How to dynamically calculate a length/size field based on payload size?

[psparc82]

Hi,

I'm trying to fuzz a protocol that includes the total length of the payload as part of each request. The payload body has variable length fields that I am fuzzing but I can't figure out how to calculate the total length of a fuzzed packet and have that value sent as part of the fuzzed packet.

For example, if boofuzz tried to send the packet \x01\x02\x03\x04\x05 then the payload length would be 5 and needs to be placed at a specific offset in the payload. Things get difficult when variable length fields are fuzzed and the payload length needs to be dynamically generated depending on how large boofuzz made the payload.

Any ideas? It may be something to do with the Size or Checksum blocks but I haven't managed to get them working! Thanks

[SR4ven]

Hi @psparc82,
check out this example with a size block:

boofuzz/examples/http_with_body.py

Line 28 in f6396b0

s_size("Body-Content", output_format="ascii", name="Content-Length-Value")

It's still using the old static way of defining the protocol with the s_ notation, but the same is achievable with the new protocol definition style.

[psparc82]

Thank you @SR4ven! I still think I'm missing something. Here's the code I'm testing and the output I'm seeing:

  req = Request("req", children=(
      Static(name="major_version", default_value=b"\x01"),
      Static(name="minor_version", default_value=b"\x02"),
      RandomData(name="seq_number", default_value=b"\x12\x34", min_length=2, max_length=2, fuzzable=True),
      # size of the payload (major_version + minor_version + seq_number + length + command_length + command)
      Size(name="length", inclusive=True, fuzzable=False, length=2), # will be fuzzable at some point
      # length of the command string
      Size(name="command_length", length=2, fuzzable=False), # will be fuzzable at some point
      String(name="command", default_value=b"help", fuzzable=False) # will be fuzzable at some point
  ))

The length block should be the length/size in bytes of the whole payload including the length itself (major_version + minor_version + seq_number + length + command_length + command) and the command_length should be the length of the command block (this is intended to be fuzzed so isn't always static).

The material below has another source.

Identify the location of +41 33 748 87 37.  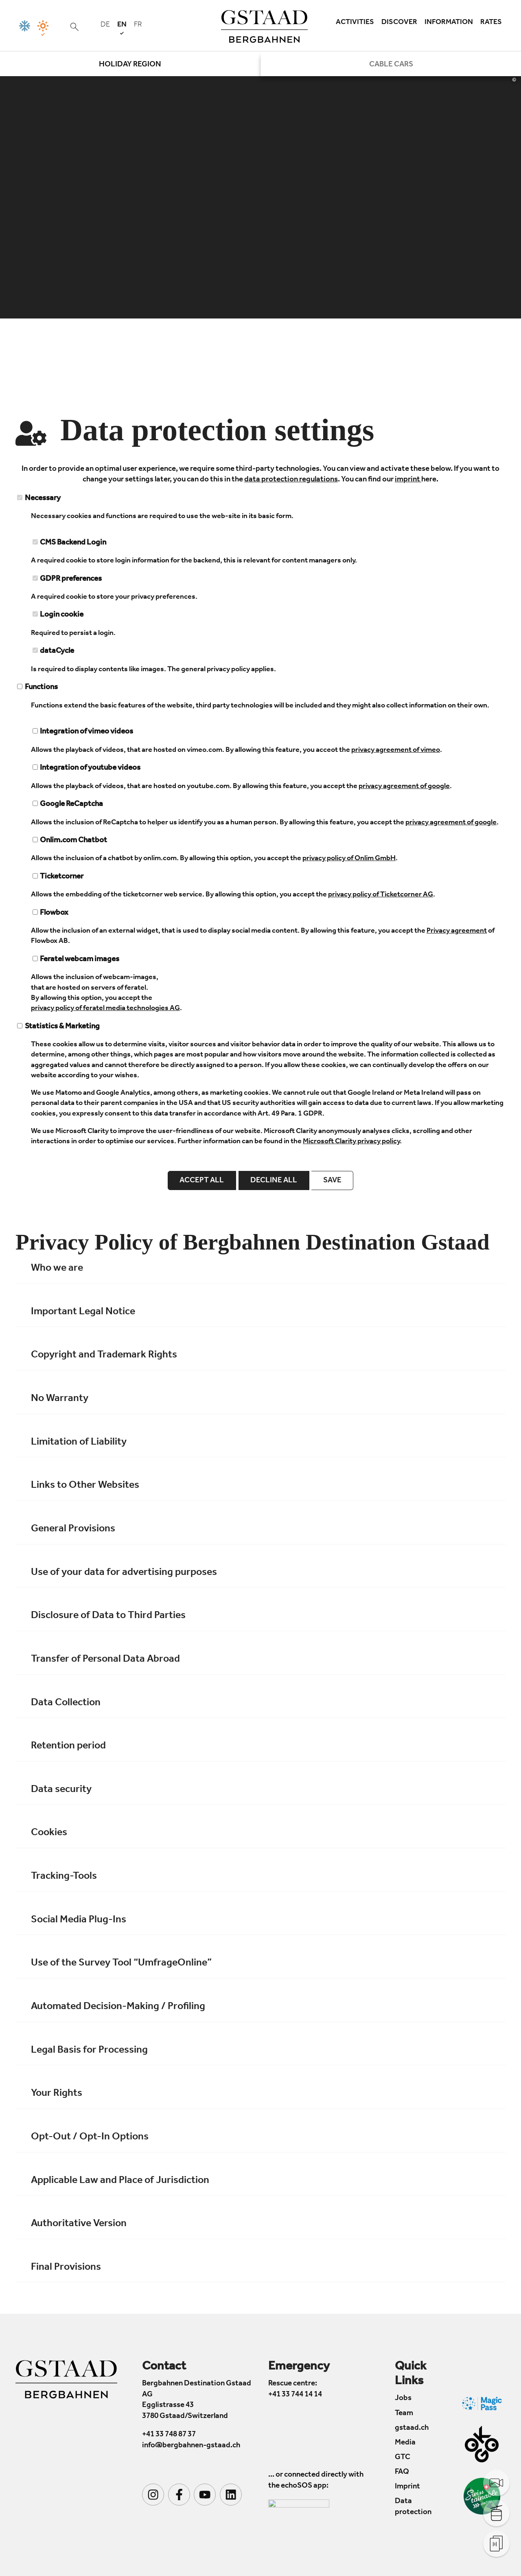
(169, 2435).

Now, an example of boofuzz output I am seeing is this:

01 02 c8 8d 02 00 00 00 68 65 6c 70

major_version = 0x1
minor_version = 0x2
seq_number = 0xc88d
length = 0x0200  // should be 0x000c (12)
command_length = 0x0000  // should be 0x0004 (4)
command = 0x68656c70

It feels like I'm missing a way of linking the Size blocks to what I want them to be the size of. Do you know how I can achieve this?

Thanks again

[SR4ven]

I think I was able to get the expected behaviour with the following code:

req = Request("req", children=(
    Static(name="major_version", default_value=b"\x01"),
    Static(name="minor_version", default_value=b"\x02"),
    RandomData(name="seq_number", default_value=b"\x12\x34", min_length=2, max_length=2, fuzzable=True),
    # size of the payload (major_version + minor_version + seq_number + length + command_length + command)
    Size(name="length", block_name="req", inclusive=False, fuzzable=False, length=2),  # will be fuzzable at some point
    # length of the command string
    Size(name="command_length", block_name="command", length=2, fuzzable=False),  # will be fuzzable at some point
    String(name="command", default_value="help", fuzzable=False)  # will be fuzzable at some point
))

You have to pass Size a block_name of the block you want to calculate the size of.
Also inclusive has to be False in this case, as Size is part of the block itself.